Neurotic English Soccer Fan On World Cup Anxiety

Marisol's mother has agreed to let her root for England during the World Cup.

Marisol's mother has agreed to let her root for England during the World Cup. Christopher Turpin/NPR hide caption

itoggle caption Christopher Turpin/NPR

I'm a Red Sox fan. My wife is a former Yankees season ticket holder. Until recently we’ve cohabited in relative harmony. That's until we had our daughter a few weeks ago.

Nancy is adamant Marisol will be a Yankees fan. Her concession to me, she can root for England at soccer. And so this morning, I’m dressing Marisol in her official England World Cup uniform, hoping she's my nation's lucky talisman, and that I’m not the one who will be crying like a baby after today’s game against the U.S.

If Americans want to understand the psychological state of England supporters today, think no further than the Red Sox. Not the all-conquering Red Sox of this decade, who'll be whining if they don't win it all. But the Red Sox who enjoyed 80 years of World Series futility. The Red Sox who induced seasonal despair and melancholia across a wide swathe of New England. The Red Sox of poor old Bill Buckner. When I moved to Massachusetts and heard about the ball between the legs catastrophe, I knew I'd found my sporting home from home.

Here is what millions of England fans are thinking right now: How are we going to screw up this time? That's because, aside from one magical month in 1966, we always have. When it comes to soccer, we're an underachieving, snakebitten nation, with an unenviable talent for snatching defeat from the jaws of victory.

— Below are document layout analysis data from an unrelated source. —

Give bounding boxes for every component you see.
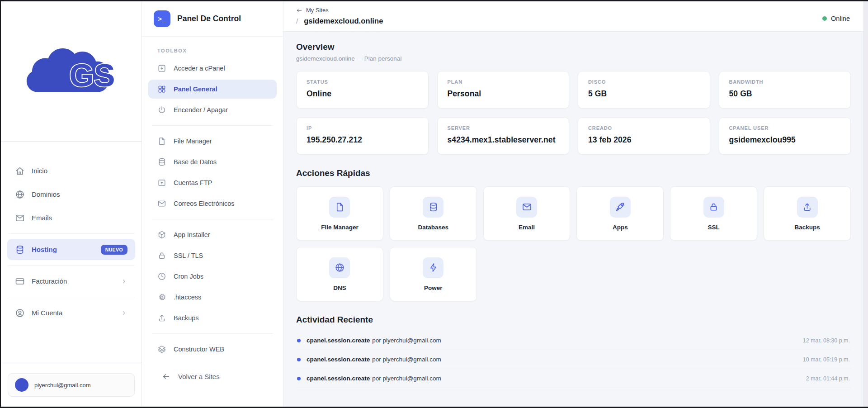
toolbox-item-label: SSL / TLS (174, 252, 203, 259)
home-icon (15, 166, 25, 176)
user-email: piyerchul@gmail.com (34, 382, 90, 389)
toolbox-item-file-manager[interactable]: File Manager (148, 132, 277, 151)
activity-row: cpanel.session.create por piyerchul@gmai… (296, 350, 851, 369)
stat-label: CREADO (588, 125, 700, 131)
toolbox-sidebar: >_ Panel De Control TOOLBOX Acceder a cP… (142, 1, 283, 407)
vertical-scrollbar[interactable] (863, 1, 868, 407)
sidebar-footer: piyerchul@gmail.com (1, 362, 142, 407)
activity-actor: por piyerchul@gmail.com (372, 356, 441, 363)
back-to-sites-label: Volver a Sites (178, 373, 220, 380)
sidebar-item-hosting[interactable]: Hosting NUEVO (7, 239, 135, 260)
divider (152, 125, 273, 126)
toolbox-item-encender-apagar[interactable]: Encender / Apagar (148, 100, 277, 119)
stat-value: 195.250.27.212 (307, 135, 418, 145)
activity-actor: por piyerchul@gmail.com (372, 337, 441, 344)
toolbox-item-backups[interactable]: Backups (148, 308, 277, 327)
toolbox-item-label: Acceder a cPanel (174, 65, 225, 72)
primary-sidebar: GS Inicio Dominios Emails Hosting NUEVO … (1, 1, 142, 407)
stat-label: BANDWIDTH (729, 79, 841, 85)
breadcrumb-current: / gsidemexcloud.online (296, 17, 383, 25)
quick-action-label: DNS (333, 285, 346, 291)
primary-nav: Inicio Dominios Emails Hosting NUEVO Fac… (1, 142, 142, 326)
toolbox-item-cron-jobs[interactable]: Cron Jobs (148, 267, 277, 286)
activity-title: Actividad Reciente (296, 315, 855, 325)
bullet-icon (297, 377, 301, 380)
upload-icon (802, 202, 812, 212)
toolbox-item-cuentas-ftp[interactable]: Cuentas FTP (148, 173, 277, 192)
quick-action-apps[interactable]: Apps (576, 186, 664, 241)
sidebar-item-dominios[interactable]: Dominios (7, 184, 135, 205)
stat-label: IP (307, 125, 418, 131)
toolbox-item-ssl-tls[interactable]: SSL / TLS (148, 246, 277, 265)
sidebar-item-inicio[interactable]: Inicio (7, 160, 135, 181)
folder-up-icon (157, 178, 166, 187)
mail-icon (157, 199, 166, 208)
mail-icon (522, 202, 532, 212)
toolbox-item-label: Cuentas FTP (174, 179, 212, 186)
quick-action-databases[interactable]: Databases (390, 186, 477, 241)
file-icon (335, 202, 345, 212)
quick-actions-title: Acciones Rápidas (296, 168, 855, 178)
stat-label: DISCO (588, 79, 700, 85)
toolbox-item-label: Panel General (174, 85, 217, 93)
stat-value: 5 GB (588, 89, 700, 99)
bullet-icon (297, 358, 301, 361)
divider (152, 333, 273, 334)
upload-icon (157, 313, 166, 323)
activity-timestamp: 2 mar, 01:44 p.m. (806, 375, 850, 382)
overview-subtitle: gsidemexcloud.online — Plan personal (296, 55, 855, 62)
toolbox-item-correos-electronicos[interactable]: Correos Electrónicos (148, 194, 277, 213)
arrow-left-icon (296, 7, 302, 14)
toolbox-item-label: .htaccess (174, 294, 201, 301)
user-account-card[interactable]: piyerchul@gmail.com (8, 373, 135, 397)
quick-action-backups[interactable]: Backups (764, 186, 851, 241)
breadcrumb-back-link[interactable]: My Sites (296, 7, 383, 14)
terminal-icon: >_ (154, 10, 170, 27)
activity-actor: por piyerchul@gmail.com (372, 375, 441, 382)
app-title: Panel De Control (177, 14, 241, 24)
mail-icon (15, 213, 25, 223)
logo-text: GS (69, 57, 115, 93)
arrow-left-icon (162, 372, 170, 381)
sidebar-item-emails[interactable]: Emails (7, 207, 135, 228)
site-name: gsidemexcloud.online (304, 17, 383, 25)
stat-card-server: SERVER s4234.mex1.stableserver.net (437, 117, 570, 155)
sidebar-item-label: Dominios (32, 190, 60, 198)
toolbox-item-label: Correos Electrónicos (174, 200, 235, 207)
brand-logo: GS (1, 1, 142, 142)
toolbox-item-label: Backups (174, 314, 199, 322)
quick-action-power[interactable]: Power (390, 247, 477, 301)
breadcrumb-separator: / (296, 17, 298, 25)
stat-card-creado: CREADO 13 feb 2026 (578, 117, 710, 155)
sidebar-item-mi-cuenta[interactable]: Mi Cuenta (7, 302, 135, 323)
stat-value: 13 feb 2026 (588, 135, 700, 145)
sidebar-item-label: Facturación (32, 277, 67, 285)
quick-action-ssl[interactable]: SSL (670, 186, 757, 241)
main-header: My Sites / gsidemexcloud.online Online (283, 1, 868, 32)
lock-icon (708, 202, 719, 212)
quick-action-email[interactable]: Email (483, 186, 571, 241)
toolbox-item-constructor-web[interactable]: Constructor WEB (148, 340, 277, 359)
sidebar-item-label: Hosting (32, 246, 57, 253)
stat-value: gsidemexclou995 (729, 135, 841, 145)
quick-action-label: Databases (418, 224, 448, 231)
chevron-right-icon (120, 278, 127, 285)
toolbox-item-base-de-datos[interactable]: Base de Datos (148, 152, 277, 171)
quick-action-label: Apps (613, 224, 628, 231)
stat-card-plan: PLAN Personal (437, 71, 570, 109)
quick-action-dns[interactable]: DNS (296, 247, 383, 301)
stat-value: Online (307, 89, 418, 99)
toolbox-item-app-installer[interactable]: App Installer (148, 225, 277, 244)
toolbox-item-label: Constructor WEB (174, 346, 224, 353)
toolbox-item-acceder-cpanel[interactable]: Acceder a cPanel (148, 59, 277, 78)
quick-action-file-manager[interactable]: File Manager (296, 186, 383, 241)
quick-actions-grid: File Manager Databases Email Apps SSL Ba… (296, 186, 851, 301)
sidebar-item-facturacion[interactable]: Facturación (7, 270, 135, 292)
toolbox-item-htaccess[interactable]: .htaccess (148, 288, 277, 307)
toolbox-item-panel-general[interactable]: Panel General (148, 80, 277, 99)
credit-card-icon (15, 276, 25, 286)
overview-cards: STATUS Online PLAN Personal DISCO 5 GB B… (296, 71, 851, 155)
activity-timestamp: 12 mar, 08:30 p.m. (803, 337, 850, 344)
back-to-sites-link[interactable]: Volver a Sites (142, 372, 283, 381)
overview-title: Overview (296, 42, 855, 52)
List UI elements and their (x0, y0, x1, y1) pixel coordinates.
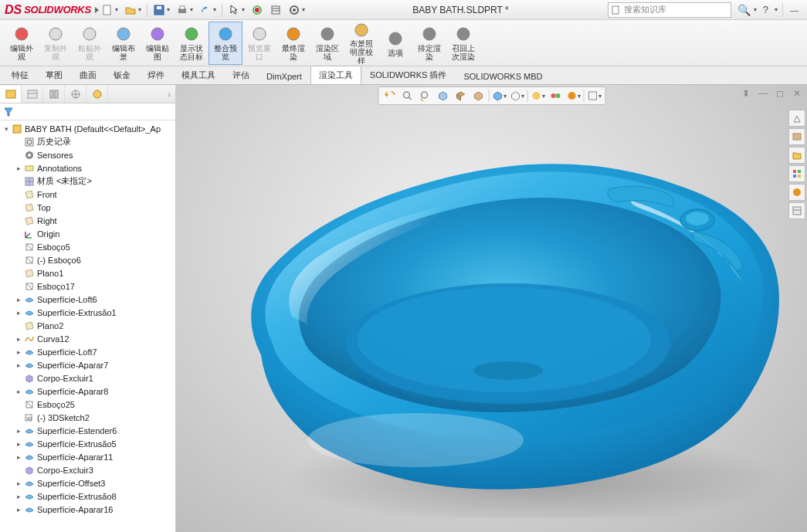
section-view-button[interactable] (435, 88, 450, 103)
print-button[interactable]: ▾ (174, 2, 195, 18)
tree-node[interactable]: ▸Superfície-Aparar16 (0, 503, 175, 516)
display-tab[interactable] (86, 86, 108, 103)
tree-root-node[interactable]: ▾ BABY BATH (Default<<Default>_Ap (0, 122, 175, 135)
help-button[interactable]: ? (760, 4, 771, 15)
viewport-layout-button[interactable]: ▾ (586, 88, 602, 103)
collapse-icon[interactable]: ▾ (2, 125, 11, 133)
open-button[interactable]: ▾ (122, 2, 144, 18)
expand-icon[interactable]: ▸ (14, 164, 23, 172)
tree-node[interactable]: ▸Curva12 (0, 332, 175, 345)
tab-评估[interactable]: 评估 (224, 66, 258, 84)
zoom-fit-button[interactable] (381, 88, 397, 103)
baby-bath-3d-model[interactable] (199, 116, 802, 517)
tree-node[interactable]: (-) Esboço6 (0, 253, 175, 266)
tree-node[interactable]: 历史记录 (0, 135, 175, 148)
maximize-viewport-button[interactable]: ◻ (773, 86, 787, 100)
tree-node[interactable]: ▸Superfície-Estender6 (0, 424, 175, 437)
tree-node[interactable]: Top (0, 201, 175, 214)
previous-view-button[interactable] (417, 88, 432, 103)
cmd-6[interactable]: 整合预 览 (209, 22, 242, 65)
cmd-8[interactable]: 最终渲 染 (276, 22, 310, 65)
cmd-10[interactable]: 布景照 明度校 样 (344, 22, 378, 65)
tree-node[interactable]: Front (0, 188, 175, 201)
tree-node[interactable]: 材质 <未指定> (0, 175, 175, 188)
options-button[interactable] (267, 2, 284, 18)
tree-node[interactable]: ▸Superfície-Loft7 (0, 345, 175, 358)
tree-node[interactable]: Esboço17 (0, 280, 175, 293)
expand-icon[interactable]: ▸ (14, 388, 23, 395)
tree-node[interactable]: Corpo-Excluir3 (0, 463, 175, 476)
cmd-0[interactable]: 编辑外 观 (5, 22, 39, 65)
zoom-area-button[interactable] (399, 88, 415, 103)
expand-icon[interactable]: ▸ (14, 440, 23, 448)
new-button[interactable]: ▾ (99, 2, 120, 18)
tree-node[interactable]: 3D(-) 3DSketch2 (0, 411, 175, 424)
expand-icon[interactable]: ▸ (14, 361, 23, 369)
tree-node[interactable]: Esboço25 (0, 398, 175, 411)
hide-show-button[interactable]: ▾ (491, 88, 507, 103)
apply-scene-button[interactable]: ▾ (530, 88, 545, 103)
render-button[interactable]: ▾ (565, 88, 581, 103)
select-button[interactable]: ▾ (225, 2, 247, 18)
cmd-9[interactable]: 渲染区 域 (310, 22, 344, 65)
tree-node[interactable]: Plano1 (0, 266, 175, 280)
expand-icon[interactable]: ▸ (14, 309, 23, 317)
expand-icon[interactable]: ▸ (14, 296, 23, 303)
feature-tree-tab[interactable] (0, 86, 22, 103)
display-style-button[interactable] (470, 88, 486, 103)
tab-焊件[interactable]: 焊件 (139, 66, 173, 84)
expand-icon[interactable]: ▸ (14, 453, 23, 461)
settings-button[interactable]: ▾ (286, 2, 307, 18)
configuration-tab[interactable] (43, 86, 65, 103)
tree-node[interactable]: Corpo-Excluir1 (0, 371, 175, 385)
view-orientation-button[interactable] (453, 88, 468, 103)
search-icon[interactable]: 🔍 (737, 4, 751, 16)
save-button[interactable]: ▾ (151, 2, 172, 18)
tab-SOLIDWORKS 插件[interactable]: SOLIDWORKS 插件 (361, 66, 456, 84)
expand-icon[interactable]: ▸ (14, 427, 23, 435)
cmd-4[interactable]: 编辑贴 图 (141, 22, 175, 65)
tab-SOLIDWORKS MBD[interactable]: SOLIDWORKS MBD (455, 68, 551, 84)
expand-icon[interactable]: ▸ (14, 335, 23, 343)
tree-node[interactable]: ▸Superfície-Aparar8 (0, 385, 175, 398)
tab-特征[interactable]: 特征 (3, 66, 37, 84)
tree-node[interactable]: Esboço5 (0, 240, 175, 253)
filter-icon[interactable] (3, 107, 14, 117)
collapse-icon[interactable]: ⬍ (739, 86, 753, 100)
dimxpert-tab[interactable] (65, 86, 86, 103)
side-panel-more[interactable]: › (163, 90, 175, 99)
view-settings-button[interactable] (548, 88, 563, 103)
tab-钣金[interactable]: 钣金 (105, 66, 139, 84)
tab-曲面[interactable]: 曲面 (71, 66, 105, 84)
tree-node[interactable]: Origin (0, 227, 175, 240)
tree-node[interactable]: ▸Superfície-Extrusão1 (0, 306, 175, 319)
cmd-12[interactable]: 排定渲 染 (412, 22, 446, 65)
expand-icon[interactable]: ▸ (14, 348, 23, 356)
tree-node[interactable]: ▸Annotations (0, 161, 175, 175)
graphics-viewport[interactable]: ▾ ▾ ▾ ▾ ▾ ⬍ — ◻ ✕ (176, 85, 807, 532)
tree-node[interactable]: ▸Superfície-Loft6 (0, 293, 175, 306)
expand-icon[interactable]: ▸ (14, 506, 23, 513)
tree-node[interactable]: ▸Superfície-Aparar11 (0, 450, 175, 463)
minimize-viewport-button[interactable]: — (756, 86, 770, 100)
tree-node[interactable]: ▸Superfície-Offset3 (0, 476, 175, 490)
tree-node[interactable]: Sensores (0, 148, 175, 161)
tree-node[interactable]: Plano2 (0, 319, 175, 332)
tab-DimXpert[interactable]: DimXpert (258, 68, 310, 84)
rebuild-button[interactable] (249, 2, 266, 18)
cmd-11[interactable]: 选项 (378, 22, 412, 65)
cmd-5[interactable]: 显示状 态目标 (175, 22, 209, 65)
search-knowledge-base[interactable]: 搜索知识库 (608, 2, 731, 18)
tree-node[interactable]: ▸Superfície-Extrusão5 (0, 437, 175, 450)
property-manager-tab[interactable] (22, 86, 43, 103)
cmd-3[interactable]: 编辑布 景 (107, 22, 141, 65)
tab-模具工具[interactable]: 模具工具 (173, 66, 224, 84)
tree-node[interactable]: ▸Superfície-Aparar7 (0, 358, 175, 371)
tree-node[interactable]: Right (0, 214, 175, 227)
expand-icon[interactable]: ▸ (14, 493, 23, 500)
expand-icon[interactable]: ▸ (14, 479, 23, 487)
edit-appearance-button[interactable]: ▾ (509, 88, 524, 103)
close-viewport-button[interactable]: ✕ (790, 86, 804, 100)
tree-node[interactable]: ▸Superfície-Extrusão8 (0, 490, 175, 503)
undo-button[interactable]: ▾ (197, 2, 219, 18)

Here is a sampling of English fears this morning:

  • We'll lose to Germany on penalties in the quarter finals. We always lose on penalties. It's the only thing more certain than death, taxes and the fact the English always over cook vegetables. Three times it's happened in the World Cup, twice in the European Cup. It's a national phobia.
  • Wayne Rooney's recent groin injury isn't fully healed. England's hopes ride on our superstar. No Rooney and the team might as well be on safari. His is the most googled groin since Britney Spears went out in public without underwear.
  • Wayne Rooney will get red carded.  The track record here isn't too good. Rooney got sent off at the last World Cup. He's a tough tackler with a temper, who swears up a blue streak. The Brazilian referee for the U.S.-England game has a reputation for handing out red and yellow cards like party favors at a wedding.
  • Terrible goalkeeping goofs. How times change! Once England had an empire and all of the world's great goalkeepers. Now all you need to know is that one of our keepers is nicknamed Calamity James. And the other two don't exactly inspire confidence.

I could go on, but its time to put my lucky shirt on, cross my fingers, get the rabbit's foot out and work on truly banishing any positive thoughts about our chances. Nothing jinxes a nation of pessimists more than dreaming, even for a second, that this might actually be our year.